As many of you who follow us on Twitter and follow some of our blog posts, my favourite film is The King’s Speech. It is unquestionably a well written, factually accurate and more-or-less perfect Royal film. I have taken the liberty, this time watching it, to list two types of things. Number one, things they got right that are quite obscure or lesser known and also any factual inaccuracies in the film. Enjoy.
Yes! Even though he chose to reign as King George VI, he was christened Albert; he chose a different name to reign under. The same with Edward VIII who was Prince David, Prince Of Wales before accession.
When the then Duchess Of York met Logue’s wife for the first time, she explained correct protocol for address as ‘Your Majesty on first greeting then Ma’am after that – Ma’am as in ham not ma’am as in farm’ – this is correct protocol.

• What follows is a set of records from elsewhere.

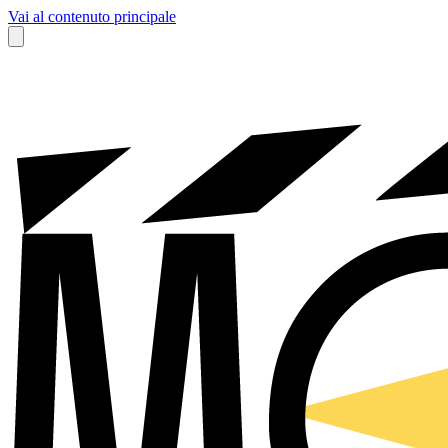
Vai al contenuto principale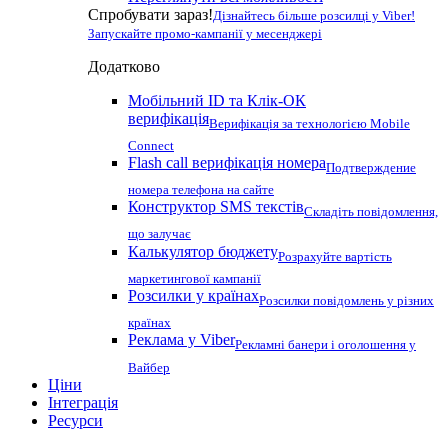
Спробувати зараз!
Дізнайтесь більше розсилці у Viber!
Запускайте промо-кампанії у месенджері
Додатково
Мобільний ID та Клік-ОК
верифікація
Верифікація за технологією Mobile
Connect
Flash call верифікація номера
Подтверждение
номера телефона на сайте
Конструктор SMS текстів
Складіть повідомлення,
що залучає
Калькулятор бюджету
Розрахуйте вартість
маркетингової кампанії
Розсилки у країнах
Розсилки повідомлень у різних
країнах
Реклама у Viber
Рекламні банери і оголошення у
Вайбер
Ціни
Інтеграція
Ресурси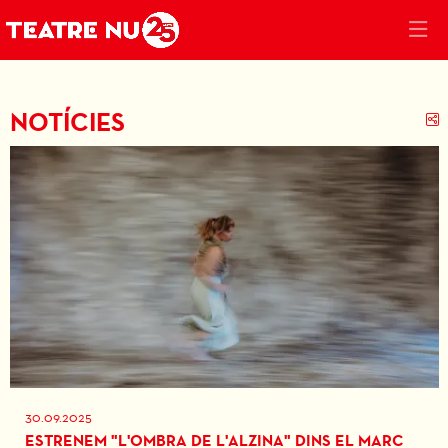
NOTÍCIES
C
30.09.2025
ESTRENEM "L'OMBRA DE L'ALZINA" DINS EL MARC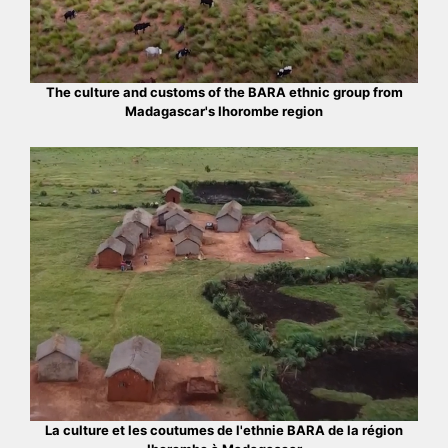
The culture and customs of the BARA ethnic group from
Madagascar's Ihorombe region
La culture et les coutumes de l'ethnie BARA de la région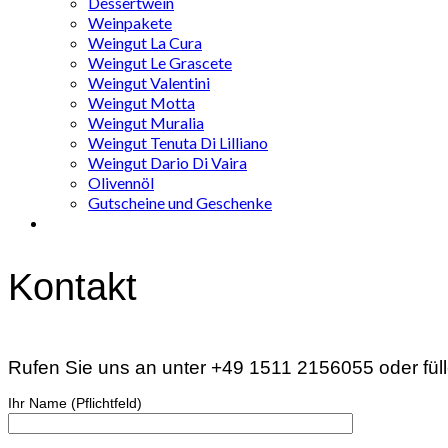
Dessertwein
Weinpakete
Weingut La Cura
Weingut Le Grascete
Weingut Valentini
Weingut Motta
Weingut Muralia
Weingut Tenuta Di Lilliano
Weingut Dario Di Vaira
Olivennöl
Gutscheine und Geschenke
Kontakt
Rufen Sie uns an unter +49 1511 2156055 oder fül
Ihr Name (Pflichtfeld)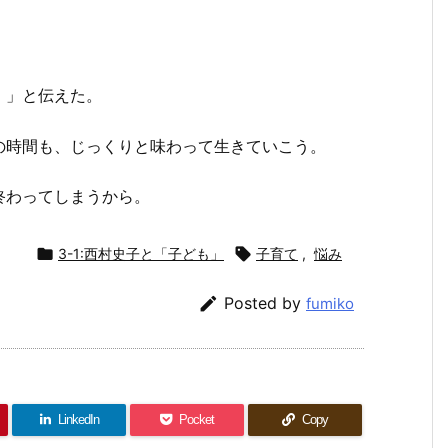
。」と伝えた。
の時間も、じっくりと味わって生きていこう。
終わってしまうから。

3-1:西村史子と「子ども」

子育て
,
悩み

Posted by
fumiko
LinkedIn
Pocket
Copy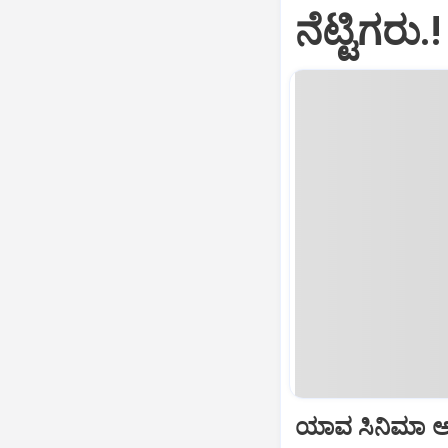
ನೆಟ್ಟಿಗರು.!
ಯಾವ ಸಿನಿಮಾ 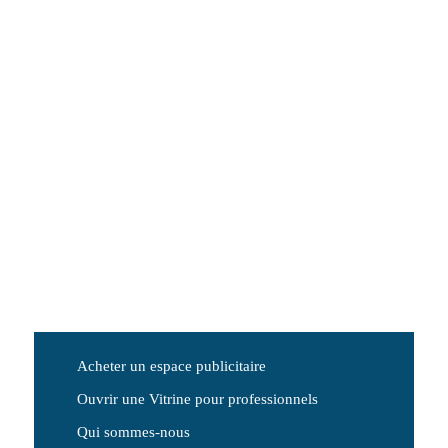
Acheter un espace publicitaire
Ouvrir une Vitrine pour professionnels
Qui sommes-nous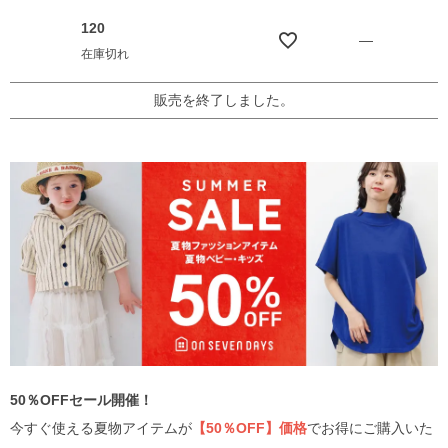
120
—
在庫切れ
販売を終了しました。
50％OFFセール開催！
今すぐ使える夏物アイテムが
【50％OFF】価格
でお得にご購入いた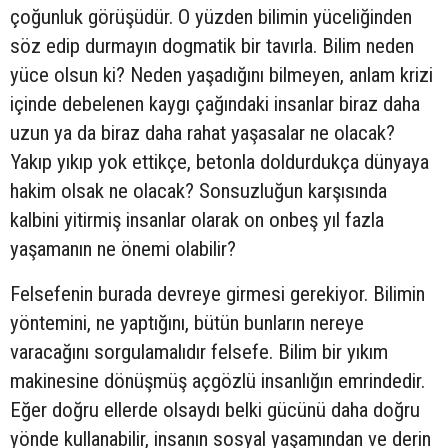
çoğunluk görüşüdür. O yüzden bilimin yüceliğinden
söz edip durmayın dogmatik bir tavırla. Bilim neden
yüce olsun ki? Neden yaşadığını bilmeyen, anlam krizi
içinde debelenen kaygı çağındaki insanlar biraz daha
uzun ya da biraz daha rahat yaşasalar ne olacak?
Yakıp yıkıp yok ettikçe, betonla doldurdukça dünyaya
hakim olsak ne olacak? Sonsuzluğun karşısında
kalbini yitirmiş insanlar olarak on onbeş yıl fazla
yaşamanın ne önemi olabilir?
Felsefenin burada devreye girmesi gerekiyor. Bilimin
yöntemini, ne yaptığını, bütün bunların nereye
varacağını sorgulamalıdır felsefe. Bilim bir yıkım
makinesine dönüşmüş açgözlü insanlığın emrindedir.
Eğer doğru ellerde olsaydı belki gücünü daha doğru
yönde kullanabilir, insanın sosyal yaşamından ve derin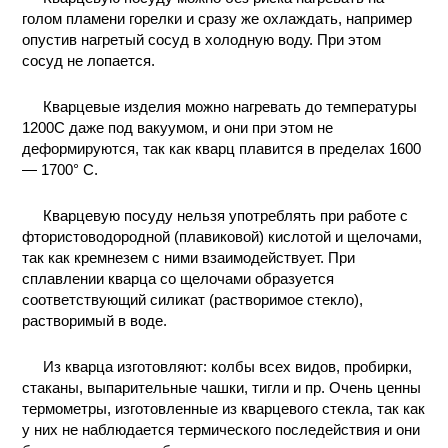
голом пламени горелки и сразу же охлаждать, например
КОНТАКТЫ
опустив нагретый сосуд в холодную воду. При этом
сосуд не лопается.
Кварцевые изделия можно нагревать до температуры
1200С даже под вакуумом, и они при этом не
деформируются, так как кварц плавится в пределах 1600
— 1700° С.
Кварцевую посуду нельзя употреблять при работе с
фтористоводородной (плавиковой) кислотой и щелочами,
так как кремнезем с ними взаимодействует. При
сплавлении кварца со щелочами образуется
соответствующий силикат (растворимое стекло),
растворимый в воде.
Из кварца изготовляют: колбы всех видов, пробирки,
стаканы, выпарительные чашки, тигли и пр. Очень ценны
термометры, изготовленные из кварцевого стекла, так как
у них не наблюдается термического последействия и они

Not really a factual inaccuracy but more continuity error. The Princesses (Elizabeth and Margaret) don’t age during the film. At the start, they were about 7-10 and at the end, even though by then Princess Elizabeth was at least 13.
Even though throughout the film Lionel insists on calling Prince Albert ‘Bertie’ even though this was very unlikely as at the time, royal protocol was considered paramount, especially between a Prince and a stranger.
King George V did indeed predict that Edward VIII would ‘ruin himself within 12 months’, and he was right, Edward VIII abdicated in December 1936, just less than a year after his accession.
Prince David was the first monarch to use a plane to travel when he was Edward VIII, as Prince of Wales he was the first Royal Prince to learn to fly a plane.
It is said that George V’s last words were ‘how is the empire’ in actual fact; it was more likely to have been a stream of obscenities.
After George V’s death, the then Edward VIII remarks how his father’s clocks were always half an hour fast. This was due to a time that George V’s father Edward VII introduced to allow extra time for hunting, called ‘Sandringham Time’ – Edward VIII abolished this at the beginning of his reign.
When at George V’s bedside, after his death, Queen Mary kisses the now Edward VIII’s hand saying ‘Long Live The King’ – the phrase used to signify the continuity of the Monarchy.